**DIRECTIONS**
Every line below should be given again without alteration.

Top of PROVIDED RECORDS

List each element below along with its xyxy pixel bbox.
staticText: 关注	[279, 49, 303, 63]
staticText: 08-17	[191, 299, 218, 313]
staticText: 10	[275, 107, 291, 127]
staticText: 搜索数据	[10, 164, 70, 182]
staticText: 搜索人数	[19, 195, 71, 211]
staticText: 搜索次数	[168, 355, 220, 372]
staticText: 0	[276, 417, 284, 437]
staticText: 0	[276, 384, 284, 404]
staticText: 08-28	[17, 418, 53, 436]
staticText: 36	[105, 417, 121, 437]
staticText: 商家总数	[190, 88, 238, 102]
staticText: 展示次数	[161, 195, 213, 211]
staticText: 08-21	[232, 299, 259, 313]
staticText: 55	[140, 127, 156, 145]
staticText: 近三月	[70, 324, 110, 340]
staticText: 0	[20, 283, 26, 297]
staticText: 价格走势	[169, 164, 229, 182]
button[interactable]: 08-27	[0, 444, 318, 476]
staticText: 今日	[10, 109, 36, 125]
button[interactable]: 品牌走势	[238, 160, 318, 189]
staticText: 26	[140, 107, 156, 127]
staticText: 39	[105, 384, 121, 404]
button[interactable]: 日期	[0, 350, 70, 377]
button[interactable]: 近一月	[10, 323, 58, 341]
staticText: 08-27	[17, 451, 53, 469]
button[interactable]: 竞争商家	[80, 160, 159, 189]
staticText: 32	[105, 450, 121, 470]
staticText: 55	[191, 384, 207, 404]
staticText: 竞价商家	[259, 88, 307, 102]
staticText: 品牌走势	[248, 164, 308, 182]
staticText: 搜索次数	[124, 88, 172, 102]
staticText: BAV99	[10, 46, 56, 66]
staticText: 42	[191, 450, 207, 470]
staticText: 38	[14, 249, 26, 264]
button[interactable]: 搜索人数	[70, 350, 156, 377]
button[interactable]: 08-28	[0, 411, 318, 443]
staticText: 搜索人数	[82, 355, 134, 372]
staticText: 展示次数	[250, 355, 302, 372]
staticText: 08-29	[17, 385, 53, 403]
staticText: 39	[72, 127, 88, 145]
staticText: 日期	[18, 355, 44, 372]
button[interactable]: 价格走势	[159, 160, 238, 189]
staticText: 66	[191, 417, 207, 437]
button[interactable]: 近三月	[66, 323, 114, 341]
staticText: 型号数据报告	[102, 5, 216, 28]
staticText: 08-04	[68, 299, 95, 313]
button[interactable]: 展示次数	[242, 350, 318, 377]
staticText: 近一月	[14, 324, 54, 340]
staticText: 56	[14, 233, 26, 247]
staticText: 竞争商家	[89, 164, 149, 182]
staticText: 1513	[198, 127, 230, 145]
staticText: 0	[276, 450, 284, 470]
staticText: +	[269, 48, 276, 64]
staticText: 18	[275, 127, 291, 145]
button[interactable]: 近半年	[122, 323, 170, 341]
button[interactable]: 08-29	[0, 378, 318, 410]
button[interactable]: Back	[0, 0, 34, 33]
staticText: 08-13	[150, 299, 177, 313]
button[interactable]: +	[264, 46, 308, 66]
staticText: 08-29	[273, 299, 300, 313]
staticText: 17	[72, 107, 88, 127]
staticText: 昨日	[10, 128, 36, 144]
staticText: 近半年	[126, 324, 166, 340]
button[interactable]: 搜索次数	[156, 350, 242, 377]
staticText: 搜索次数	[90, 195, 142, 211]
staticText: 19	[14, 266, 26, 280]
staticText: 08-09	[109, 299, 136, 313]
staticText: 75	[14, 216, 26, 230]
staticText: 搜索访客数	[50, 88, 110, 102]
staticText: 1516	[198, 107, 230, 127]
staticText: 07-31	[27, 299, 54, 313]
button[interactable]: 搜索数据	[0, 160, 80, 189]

Bottom of PROVIDED RECORDS

**SOLUTION BELOW**
List each element below along with its xyxy pixel bbox.
staticText: 关注	[279, 49, 303, 63]
staticText: 08-17	[191, 299, 218, 313]
staticText: 10	[275, 107, 291, 127]
staticText: 搜索数据	[10, 164, 70, 182]
staticText: 搜索人数	[19, 195, 71, 211]
staticText: 搜索次数	[168, 355, 220, 372]
staticText: 0	[276, 417, 284, 437]
staticText: 0	[276, 384, 284, 404]
staticText: 08-28	[17, 418, 53, 436]
staticText: 36	[105, 417, 121, 437]
staticText: 商家总数	[190, 88, 238, 102]
staticText: 展示次数	[161, 195, 213, 211]
staticText: 08-21	[232, 299, 259, 313]
staticText: 55	[140, 127, 156, 145]
staticText: 近三月	[70, 324, 110, 340]
staticText: 0	[20, 283, 26, 297]
staticText: 价格走势	[169, 164, 229, 182]
button[interactable]: 08-27	[0, 444, 318, 476]
staticText: 今日	[10, 109, 36, 125]
button[interactable]: 品牌走势	[238, 160, 318, 189]
staticText: 26	[140, 107, 156, 127]
staticText: 39	[105, 384, 121, 404]
button[interactable]: 日期	[0, 350, 70, 377]
button[interactable]: 近一月	[10, 323, 58, 341]
staticText: 08-27	[17, 451, 53, 469]
button[interactable]: 竞争商家	[80, 160, 159, 189]
staticText: 32	[105, 450, 121, 470]
staticText: 55	[191, 384, 207, 404]
staticText: 竞价商家	[259, 88, 307, 102]
staticText: 品牌走势	[248, 164, 308, 182]
staticText: 搜索次数	[124, 88, 172, 102]
staticText: BAV99	[10, 46, 56, 66]
staticText: 42	[191, 450, 207, 470]
staticText: 38	[14, 249, 26, 264]
button[interactable]: 搜索人数	[70, 350, 156, 377]
button[interactable]: 08-28	[0, 411, 318, 443]
staticText: 搜索人数	[82, 355, 134, 372]
staticText: 展示次数	[250, 355, 302, 372]
staticText: 08-29	[17, 385, 53, 403]
staticText: 39	[72, 127, 88, 145]
staticText: 日期	[18, 355, 44, 372]
button[interactable]: 价格走势	[159, 160, 238, 189]
staticText: 66	[191, 417, 207, 437]
button[interactable]: 近三月	[66, 323, 114, 341]
staticText: 型号数据报告	[102, 5, 216, 28]
staticText: 08-04	[68, 299, 95, 313]
button[interactable]: 展示次数	[242, 350, 318, 377]
staticText: 近一月	[14, 324, 54, 340]
staticText: 56	[14, 233, 26, 247]
staticText: 竞争商家	[89, 164, 149, 182]
staticText: 1513	[198, 127, 230, 145]
staticText: 0	[276, 450, 284, 470]
staticText: +	[269, 48, 276, 64]
staticText: 18	[275, 127, 291, 145]
button[interactable]: 近半年	[122, 323, 170, 341]
button[interactable]: 08-29	[0, 378, 318, 410]
button[interactable]: Back	[0, 0, 34, 33]
staticText: 08-13	[150, 299, 177, 313]
button[interactable]: +	[264, 46, 308, 66]
staticText: 08-29	[273, 299, 300, 313]
staticText: 17	[72, 107, 88, 127]
staticText: 昨日	[10, 128, 36, 144]
staticText: 近半年	[126, 324, 166, 340]
button[interactable]: 搜索次数	[156, 350, 242, 377]
staticText: 搜索次数	[90, 195, 142, 211]
staticText: 19	[14, 266, 26, 280]
staticText: 08-09	[109, 299, 136, 313]
staticText: 75	[14, 216, 26, 230]
staticText: 搜索访客数	[50, 88, 110, 102]
staticText: 1516	[198, 107, 230, 127]
staticText: 07-31	[27, 299, 54, 313]
button[interactable]: 搜索数据	[0, 160, 80, 189]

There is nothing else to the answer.